Now, on those books. I’m slowly making my way through the pile, savouring each one. I began first with two that feature South East Asian home cooking: Burma: Rivers of Flavor by Naomi Duguid and Vietnamese Home Cooking by Charles Phan. The first, “Burma,” is my favourite sort of cookbook, with as much put into telling personal stories and offering a small window into a culture through beautiful images as it is a manual for cooking good food. “Vietnamese Home Cooking” is not a travel journal, but it does have a personable element to it that includes beautiful photographs taken by photographer Eric Wolfinger. I have already used the advice in this book to successfully purchase my first set of cleavers and tightly wrap a proper spring roll.
While initially browsing through “Burma” I noticed mention of Asian shallots and a recipe for making shallot oil. The recipe involves thinly slicing the shallots and frying them to a crisp in a flavourless oil such as peanut or canola. Through this process, you end up with two distinct ingredients for the pantry: crispy shallots that can be sprinkled as a garnish on soups and salads, and a flavourful oil that can be cooked with or used fresh in salad dressing. I became intrigued by this idea since I could see many applications for both ingredients beyond Asian cuisine. Soon after, while flipping through “Vietnamese Home Cooking” shallot oil came up again, this time used as the oil base for a savoury homemade mayonnaise that is then spread onto spring rolls. I had to make it.
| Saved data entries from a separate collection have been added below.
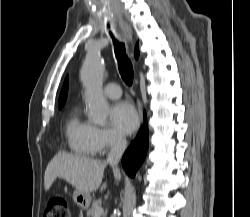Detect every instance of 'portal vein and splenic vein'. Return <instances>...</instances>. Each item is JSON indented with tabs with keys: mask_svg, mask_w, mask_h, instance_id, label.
Instances as JSON below:
<instances>
[{
	"mask_svg": "<svg viewBox=\"0 0 250 217\" xmlns=\"http://www.w3.org/2000/svg\"><path fill=\"white\" fill-rule=\"evenodd\" d=\"M103 214H104V209L102 207H99L96 209L94 217H101V215Z\"/></svg>",
	"mask_w": 250,
	"mask_h": 217,
	"instance_id": "obj_1",
	"label": "portal vein and splenic vein"
}]
</instances>
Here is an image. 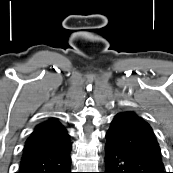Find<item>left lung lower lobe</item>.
<instances>
[{
    "instance_id": "1",
    "label": "left lung lower lobe",
    "mask_w": 173,
    "mask_h": 173,
    "mask_svg": "<svg viewBox=\"0 0 173 173\" xmlns=\"http://www.w3.org/2000/svg\"><path fill=\"white\" fill-rule=\"evenodd\" d=\"M104 173H165L162 161L106 143Z\"/></svg>"
}]
</instances>
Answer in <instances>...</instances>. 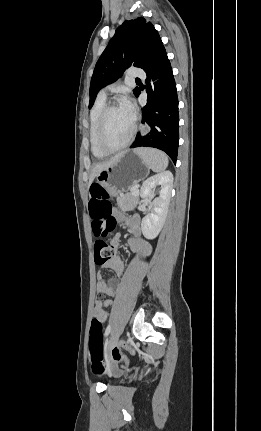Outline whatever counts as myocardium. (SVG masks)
Returning <instances> with one entry per match:
<instances>
[{
	"instance_id": "f54148a6",
	"label": "myocardium",
	"mask_w": 261,
	"mask_h": 431,
	"mask_svg": "<svg viewBox=\"0 0 261 431\" xmlns=\"http://www.w3.org/2000/svg\"><path fill=\"white\" fill-rule=\"evenodd\" d=\"M119 103L117 101H112L108 104H106V106L103 108L100 117H99V123H98V128H97V144L98 147L100 148V150L106 154H113L116 152H119L123 149H125L126 147H128L130 145V143L132 142L136 131H137V119L136 116H133V126L131 129V132L128 136V138L119 146L116 147H110L106 144L105 139H104V134H105V126H106V119L107 116L109 114V112L118 105Z\"/></svg>"
}]
</instances>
RECIPE: Crispy Fried Shallots and Shallot Oil
This is not so much a recipe as it is a testing of methods. So far all methods work so there is really no right or wrong way to do this as long as you are careful not to burn the shallots. Timing is everything. I’ve found that they can go from a nice golden brown to too dark in a blink of an eye.
- Asian shallots
- Canola or peanut oil
First, I went to Chinatown in search of Asian shallots. They are smaller than the French shallots I typically cook with, and less wet. They are not, however, less tear-inducing. I cried like a baby while chopping them up. I have tried researching a source so that I can grow this type next year, but I haven’t had any luck finding a source or a variety name for that matter. Searches for “Asian shallot” have come up blank. If you have any insight into this please let us know in the comments.
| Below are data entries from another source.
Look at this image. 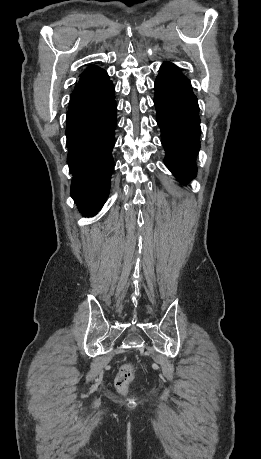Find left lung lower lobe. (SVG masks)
Segmentation results:
<instances>
[{"label":"left lung lower lobe","mask_w":261,"mask_h":459,"mask_svg":"<svg viewBox=\"0 0 261 459\" xmlns=\"http://www.w3.org/2000/svg\"><path fill=\"white\" fill-rule=\"evenodd\" d=\"M156 120L166 151L164 162L182 183L196 175L200 148V118L196 96L188 78L172 63H164L155 81Z\"/></svg>","instance_id":"obj_1"}]
</instances>
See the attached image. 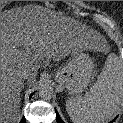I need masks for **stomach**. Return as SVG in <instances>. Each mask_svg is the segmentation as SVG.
<instances>
[{
  "label": "stomach",
  "mask_w": 123,
  "mask_h": 123,
  "mask_svg": "<svg viewBox=\"0 0 123 123\" xmlns=\"http://www.w3.org/2000/svg\"><path fill=\"white\" fill-rule=\"evenodd\" d=\"M76 31L83 30L79 25H73ZM87 31V29H84ZM85 50L77 49L71 53V59L66 66L54 74L55 80L64 85L70 95L80 94L88 86L93 76L94 64Z\"/></svg>",
  "instance_id": "0dacf381"
}]
</instances>
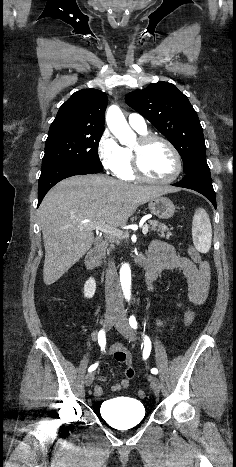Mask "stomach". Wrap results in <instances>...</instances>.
Returning a JSON list of instances; mask_svg holds the SVG:
<instances>
[{
	"mask_svg": "<svg viewBox=\"0 0 236 467\" xmlns=\"http://www.w3.org/2000/svg\"><path fill=\"white\" fill-rule=\"evenodd\" d=\"M148 208L159 219H169L175 213L173 202L169 198L162 196L151 199L148 203Z\"/></svg>",
	"mask_w": 236,
	"mask_h": 467,
	"instance_id": "stomach-1",
	"label": "stomach"
}]
</instances>
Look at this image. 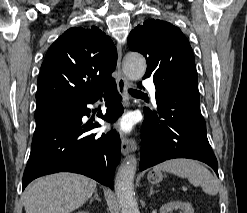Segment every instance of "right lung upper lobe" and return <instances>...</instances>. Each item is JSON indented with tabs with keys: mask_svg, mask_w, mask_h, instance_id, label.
<instances>
[{
	"mask_svg": "<svg viewBox=\"0 0 247 213\" xmlns=\"http://www.w3.org/2000/svg\"><path fill=\"white\" fill-rule=\"evenodd\" d=\"M116 47L99 28L74 27L48 49L41 65L37 107L60 96H91L111 83Z\"/></svg>",
	"mask_w": 247,
	"mask_h": 213,
	"instance_id": "1",
	"label": "right lung upper lobe"
}]
</instances>
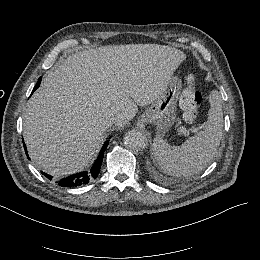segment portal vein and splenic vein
<instances>
[{"mask_svg": "<svg viewBox=\"0 0 260 260\" xmlns=\"http://www.w3.org/2000/svg\"><path fill=\"white\" fill-rule=\"evenodd\" d=\"M178 133L184 134V135H189V131L183 126L178 128Z\"/></svg>", "mask_w": 260, "mask_h": 260, "instance_id": "obj_1", "label": "portal vein and splenic vein"}]
</instances>
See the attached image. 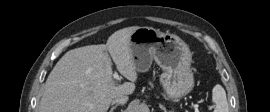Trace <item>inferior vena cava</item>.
<instances>
[{
	"label": "inferior vena cava",
	"mask_w": 270,
	"mask_h": 112,
	"mask_svg": "<svg viewBox=\"0 0 270 112\" xmlns=\"http://www.w3.org/2000/svg\"><path fill=\"white\" fill-rule=\"evenodd\" d=\"M128 101V96H116L112 99V104H125Z\"/></svg>",
	"instance_id": "inferior-vena-cava-1"
}]
</instances>
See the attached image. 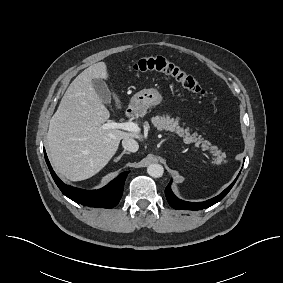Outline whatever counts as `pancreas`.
I'll use <instances>...</instances> for the list:
<instances>
[{"label":"pancreas","mask_w":283,"mask_h":283,"mask_svg":"<svg viewBox=\"0 0 283 283\" xmlns=\"http://www.w3.org/2000/svg\"><path fill=\"white\" fill-rule=\"evenodd\" d=\"M153 125L160 131L166 130L177 133L180 137H183L185 143H194L196 146L202 144L204 149H208L210 143L208 141H203L201 136L197 137V133L190 134L189 129H183L179 126L178 119L171 118L169 115L166 116H156L152 118ZM212 150H215L217 154V147L212 146Z\"/></svg>","instance_id":"pancreas-1"}]
</instances>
At home, I made a small batch first, following the directions in “Burma,” but cutting the amount of shallots in half and increasing the quantity of oil. I found that the trick is to cook them very slowly on a minimum heat. I overcooked the first batch slightly because I was impatient and did not turn the burner down low enough. Fortunately, both the oil and the crispy shallots were still good. I then used the oil to make the shallot mayonnaise from “Vietnamese Home Cooking.” Chef Phan’s recipe does not call for an acid as is the case with most mayonnaise. I did not like the heaviness of the shallot mayonnaise on its own and ended up adding a little white wine vinegar at the end, which brightened it up considerably. It was delicious on spring rolls and we soon found so many other uses for it (sandwiches, sweet potato fries… just about everything) that we are already working our way through a second batch.
The second time I tried making shallot oil I went through the labour of thinly slicing 2 cups and then fried them in 1 1/2 cups of canola oil on the very lowest heat setting on my stove. I watched the shallots for what seemed like ages, scooped them out with a slotted spoon, and dried them off on a blanket of paper towels. Again impatience got the best of me and they were not crispy enough, so I turned to the instruction in “Vietnamese Home Cooking,” which recommends cooking them once, drying them off, and then refrying quickly in much hotter oil as you would when making chips the English way. This method worked out well, but is extra work. Next time I will stick with the ease of a smaller batch by cooking 1 cup of thinly sliced shallots in approximately 1-1 1/2 cups of oil and try to get it right frying only one time on a low heat just a touch hotter than the very lowest setting.
As mentioned, we love both the oil and the crispy shallot bits. We are yet to find a meal that doesn’t benefit from the little bits and I am seriously considering trying them out as an ice cream topping next!